Calculate the coefficient of correlation for the following data.

\begin{tabular}{|c|c|c|c|c|c|c|}
\hline Income (Rs.) & 100 & 200 & 300 & 400 & 500 & 600 \\
\hline Weight (lbs) & 120 & 130 & 140 & 150 & 160 & 170 \\
\hline
\end{tabular}



Answer :

Sure, let's calculate the coefficient of correlation for the given data step-by-step.

### Step 1: Organize the Data
We have two sets of data:
- Income (RS.): 100, 200, 300, 400, 500, 600
- Weight (Ib): 120, 130, 140, 150, 160, 170

### Step 2: Calculate the Mean of Each Data Set
The mean is calculated by summing up all the values and then dividing by the number of values.

[tex]\[ \text{Mean of Income (RS.)} = \frac{100 + 200 + 300 + 400 + 500 + 600}{6} = \frac{2100}{6} = 350.0 \][/tex]

[tex]\[ \text{Mean of Weight (Ib)} = \frac{120 + 130 + 140 + 150 + 160 + 170}{6} = \frac{870}{6} = 145.0 \][/tex]

### Step 3: Calculate the Deviations from the Mean
Next, we calculate the deviation of each value from the mean.

- Deviations of Income:
- [tex]\(100 - 350 = -250\)[/tex]
- [tex]\(200 - 350 = -150\)[/tex]
- [tex]\(300 - 350 = -50\)[/tex]
- [tex]\(400 - 350 = 50\)[/tex]
- [tex]\(500 - 350 = 150\)[/tex]
- [tex]\(600 - 350 = 250\)[/tex]

- Deviations of Weight:
- [tex]\(120 - 145 = -25\)[/tex]
- [tex]\(130 - 145 = -15\)[/tex]
- [tex]\(140 - 145 = -5\)[/tex]
- [tex]\(150 - 145 = 5\)[/tex]
- [tex]\(160 - 145 = 15\)[/tex]
- [tex]\(170 - 145 = 25\)[/tex]

### Step 4: Calculate the Covariance
The covariance is calculated as the average of the product of the deviations of each pair of values.

[tex]\[ \text{Covariance} = \frac{(-250 \cdot -25) + (-150 \cdot -15) + (-50 \cdot -5) + (50 \cdot 5) + (150 \cdot 15) + (250 \cdot 25)}{6} \][/tex]
[tex]\[ = \frac{6250 + 2250 + 250 + 250 + 2250 + 6250}{6} = \frac{17000}{6} = 2833.33 \][/tex]

### Step 5: Calculate the Standard Deviation of Each Data Set
The standard deviation measures the amount of variation in the data. It is calculated as the square root of the variance.
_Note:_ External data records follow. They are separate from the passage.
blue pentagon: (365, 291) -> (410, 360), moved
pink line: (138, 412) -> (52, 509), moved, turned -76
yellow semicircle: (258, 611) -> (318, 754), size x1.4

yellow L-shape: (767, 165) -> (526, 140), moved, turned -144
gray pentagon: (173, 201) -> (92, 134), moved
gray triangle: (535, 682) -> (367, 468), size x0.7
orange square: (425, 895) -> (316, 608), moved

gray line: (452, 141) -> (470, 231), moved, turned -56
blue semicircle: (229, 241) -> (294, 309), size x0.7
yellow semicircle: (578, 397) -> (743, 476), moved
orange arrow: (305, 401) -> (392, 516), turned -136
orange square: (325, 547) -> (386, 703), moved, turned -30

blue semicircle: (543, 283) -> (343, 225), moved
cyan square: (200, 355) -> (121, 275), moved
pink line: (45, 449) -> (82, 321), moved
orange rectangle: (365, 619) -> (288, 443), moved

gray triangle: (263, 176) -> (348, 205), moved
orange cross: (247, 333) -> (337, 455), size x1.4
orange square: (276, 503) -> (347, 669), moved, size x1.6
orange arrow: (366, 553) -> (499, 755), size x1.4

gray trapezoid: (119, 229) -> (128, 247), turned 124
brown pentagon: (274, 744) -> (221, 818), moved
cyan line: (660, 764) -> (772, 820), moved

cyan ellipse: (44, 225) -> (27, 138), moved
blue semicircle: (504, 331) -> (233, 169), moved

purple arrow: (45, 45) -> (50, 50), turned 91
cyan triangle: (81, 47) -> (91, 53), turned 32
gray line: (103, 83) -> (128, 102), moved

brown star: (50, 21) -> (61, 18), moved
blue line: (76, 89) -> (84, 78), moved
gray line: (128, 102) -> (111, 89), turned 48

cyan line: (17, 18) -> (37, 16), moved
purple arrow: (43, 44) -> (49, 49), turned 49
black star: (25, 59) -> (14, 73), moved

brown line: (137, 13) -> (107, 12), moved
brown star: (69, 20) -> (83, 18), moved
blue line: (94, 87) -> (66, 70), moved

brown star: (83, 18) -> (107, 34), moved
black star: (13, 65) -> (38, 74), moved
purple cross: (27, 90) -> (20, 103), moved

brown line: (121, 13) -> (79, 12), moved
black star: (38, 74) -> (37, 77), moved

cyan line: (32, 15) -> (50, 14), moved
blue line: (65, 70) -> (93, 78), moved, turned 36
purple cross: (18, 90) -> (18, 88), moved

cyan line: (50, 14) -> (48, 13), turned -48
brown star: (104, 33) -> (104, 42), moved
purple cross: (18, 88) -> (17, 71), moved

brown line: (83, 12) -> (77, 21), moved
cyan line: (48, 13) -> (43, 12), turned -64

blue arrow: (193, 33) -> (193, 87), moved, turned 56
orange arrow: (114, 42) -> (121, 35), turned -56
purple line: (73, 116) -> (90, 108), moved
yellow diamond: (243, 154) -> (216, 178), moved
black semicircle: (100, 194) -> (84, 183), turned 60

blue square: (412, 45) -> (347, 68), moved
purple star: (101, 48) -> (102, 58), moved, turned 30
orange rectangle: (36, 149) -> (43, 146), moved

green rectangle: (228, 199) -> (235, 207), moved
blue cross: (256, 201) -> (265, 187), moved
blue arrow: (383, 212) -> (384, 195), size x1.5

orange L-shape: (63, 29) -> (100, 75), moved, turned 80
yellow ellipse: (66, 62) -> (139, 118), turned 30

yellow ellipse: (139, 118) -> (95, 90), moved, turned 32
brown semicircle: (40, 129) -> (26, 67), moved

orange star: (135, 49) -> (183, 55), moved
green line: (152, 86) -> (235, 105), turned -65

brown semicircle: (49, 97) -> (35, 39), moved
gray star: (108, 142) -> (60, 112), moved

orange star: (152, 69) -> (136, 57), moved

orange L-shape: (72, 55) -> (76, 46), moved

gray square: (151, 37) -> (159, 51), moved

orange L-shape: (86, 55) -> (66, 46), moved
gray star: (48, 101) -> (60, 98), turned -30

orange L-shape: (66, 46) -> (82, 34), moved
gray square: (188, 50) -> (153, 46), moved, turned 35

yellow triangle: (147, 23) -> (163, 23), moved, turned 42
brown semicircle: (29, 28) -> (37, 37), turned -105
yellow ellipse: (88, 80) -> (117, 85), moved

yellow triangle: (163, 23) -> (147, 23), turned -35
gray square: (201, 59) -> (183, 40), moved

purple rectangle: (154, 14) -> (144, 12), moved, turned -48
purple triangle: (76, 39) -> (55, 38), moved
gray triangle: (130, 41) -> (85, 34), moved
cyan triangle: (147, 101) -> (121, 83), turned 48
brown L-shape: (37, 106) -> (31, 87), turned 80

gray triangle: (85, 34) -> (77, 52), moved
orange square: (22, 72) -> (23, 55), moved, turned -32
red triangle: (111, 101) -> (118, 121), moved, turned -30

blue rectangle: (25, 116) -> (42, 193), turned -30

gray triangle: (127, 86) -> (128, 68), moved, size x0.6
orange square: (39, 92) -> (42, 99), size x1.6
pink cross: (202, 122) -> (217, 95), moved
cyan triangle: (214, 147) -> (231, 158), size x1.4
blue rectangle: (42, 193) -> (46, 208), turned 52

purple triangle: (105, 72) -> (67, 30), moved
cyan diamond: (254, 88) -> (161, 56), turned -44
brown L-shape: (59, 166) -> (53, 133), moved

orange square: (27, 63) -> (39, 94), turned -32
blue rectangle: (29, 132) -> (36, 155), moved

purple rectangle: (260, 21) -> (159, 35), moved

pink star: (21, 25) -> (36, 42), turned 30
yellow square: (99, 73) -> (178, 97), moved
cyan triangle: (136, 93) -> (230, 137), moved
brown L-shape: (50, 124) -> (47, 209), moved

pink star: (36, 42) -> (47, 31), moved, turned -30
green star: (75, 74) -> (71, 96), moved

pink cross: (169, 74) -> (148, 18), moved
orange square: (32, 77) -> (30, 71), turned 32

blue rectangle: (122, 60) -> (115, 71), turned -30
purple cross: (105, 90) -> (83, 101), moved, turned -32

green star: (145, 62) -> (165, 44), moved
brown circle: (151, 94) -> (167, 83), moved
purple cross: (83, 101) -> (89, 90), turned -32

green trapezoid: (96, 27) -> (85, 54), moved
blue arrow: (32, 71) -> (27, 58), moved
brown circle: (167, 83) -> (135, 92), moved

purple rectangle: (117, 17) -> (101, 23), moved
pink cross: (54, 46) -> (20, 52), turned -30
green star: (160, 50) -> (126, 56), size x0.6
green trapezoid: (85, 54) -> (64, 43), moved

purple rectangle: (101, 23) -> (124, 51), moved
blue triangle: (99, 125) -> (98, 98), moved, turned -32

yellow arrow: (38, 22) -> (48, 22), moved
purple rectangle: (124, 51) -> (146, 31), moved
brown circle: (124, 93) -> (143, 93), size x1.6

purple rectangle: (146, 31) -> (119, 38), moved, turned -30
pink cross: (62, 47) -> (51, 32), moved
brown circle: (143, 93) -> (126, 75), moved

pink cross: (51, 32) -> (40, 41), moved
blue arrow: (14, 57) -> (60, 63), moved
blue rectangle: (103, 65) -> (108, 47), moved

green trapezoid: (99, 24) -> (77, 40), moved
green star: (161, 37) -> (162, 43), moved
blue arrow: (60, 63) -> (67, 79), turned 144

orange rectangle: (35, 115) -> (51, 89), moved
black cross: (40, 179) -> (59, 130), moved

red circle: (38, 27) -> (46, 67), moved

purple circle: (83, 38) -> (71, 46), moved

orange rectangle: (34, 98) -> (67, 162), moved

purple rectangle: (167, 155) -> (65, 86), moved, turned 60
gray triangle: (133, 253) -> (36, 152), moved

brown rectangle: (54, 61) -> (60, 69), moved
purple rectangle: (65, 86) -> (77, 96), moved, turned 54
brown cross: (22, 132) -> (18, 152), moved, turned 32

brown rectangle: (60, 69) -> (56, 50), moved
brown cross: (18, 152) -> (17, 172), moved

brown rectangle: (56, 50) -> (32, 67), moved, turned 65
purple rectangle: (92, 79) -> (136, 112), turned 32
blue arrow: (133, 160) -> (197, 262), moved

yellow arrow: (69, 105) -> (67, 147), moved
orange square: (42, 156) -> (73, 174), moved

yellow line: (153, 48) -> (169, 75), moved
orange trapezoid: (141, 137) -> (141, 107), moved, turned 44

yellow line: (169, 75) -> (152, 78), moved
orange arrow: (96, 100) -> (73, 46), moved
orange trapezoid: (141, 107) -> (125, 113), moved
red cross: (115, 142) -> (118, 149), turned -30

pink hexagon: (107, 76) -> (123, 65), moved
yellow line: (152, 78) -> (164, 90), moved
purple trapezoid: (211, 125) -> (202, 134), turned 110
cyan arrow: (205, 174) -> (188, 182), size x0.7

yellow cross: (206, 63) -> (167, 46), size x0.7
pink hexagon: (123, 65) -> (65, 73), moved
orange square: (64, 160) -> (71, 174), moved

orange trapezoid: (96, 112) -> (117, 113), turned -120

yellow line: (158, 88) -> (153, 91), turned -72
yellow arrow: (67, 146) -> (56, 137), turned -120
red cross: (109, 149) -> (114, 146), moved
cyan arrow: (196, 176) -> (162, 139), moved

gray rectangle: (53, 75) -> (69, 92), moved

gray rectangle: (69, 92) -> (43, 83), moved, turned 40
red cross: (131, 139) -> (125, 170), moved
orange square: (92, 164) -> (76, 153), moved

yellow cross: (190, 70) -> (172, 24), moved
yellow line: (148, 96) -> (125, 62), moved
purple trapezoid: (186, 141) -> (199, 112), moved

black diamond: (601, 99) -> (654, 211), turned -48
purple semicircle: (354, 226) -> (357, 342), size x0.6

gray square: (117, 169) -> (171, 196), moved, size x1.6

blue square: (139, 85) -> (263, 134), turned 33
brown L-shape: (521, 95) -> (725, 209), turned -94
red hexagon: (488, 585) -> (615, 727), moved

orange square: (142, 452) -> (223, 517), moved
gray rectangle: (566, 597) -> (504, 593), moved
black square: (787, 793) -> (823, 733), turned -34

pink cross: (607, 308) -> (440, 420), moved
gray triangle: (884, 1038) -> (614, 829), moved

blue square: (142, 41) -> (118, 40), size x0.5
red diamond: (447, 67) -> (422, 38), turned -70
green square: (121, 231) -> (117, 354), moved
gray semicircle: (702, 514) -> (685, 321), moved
- Standard Deviation of Income:
[tex]\[ \text{Variance of Income} = \frac{((-250)^2 + (-150)^2 + (-50)^2 + 50^2 + 150^2 + 250^2)}{6} \][/tex]
[tex]\[ = \frac{62500 + 22500 + 2500 + 2500 + 22500 + 62500}{6} = 29166.67 \][/tex]
[tex]\[ \text{Standard Deviation of Income} = \sqrt{29166.67} = 170.78 \][/tex]

- Standard Deviation of Weight:
[tex]\[ \text{Variance of Weight} = \frac{((-25)^2 + (-15)^2 + (-5)^2 + 5^2 + 15^2 + 25^2)}{6} \][/tex]
[tex]\[ = \frac{625 + 225 + 25 + 25 + 225 + 625}{6} = 2250 \][/tex]
[tex]\[ \text{Standard Deviation of Weight} = \sqrt{2250} = 47.43 \][/tex]

### Step 6: Calculate the Correlation Coefficient
The correlation coefficient is given by:

[tex]\[ r = \frac{\text{Covariance}}{(\text{Standard Deviation of Income} \cdot \text{Standard Deviation of Weight})} \][/tex]
[tex]\[ r = \frac{2833.33}{170.78 \cdot 47.43} = 0.35 \][/tex]

### Conclusion
Thus, the coefficient of correlation between income and weight is approximately 0.35, indicating a moderate positive relationship between the two variables.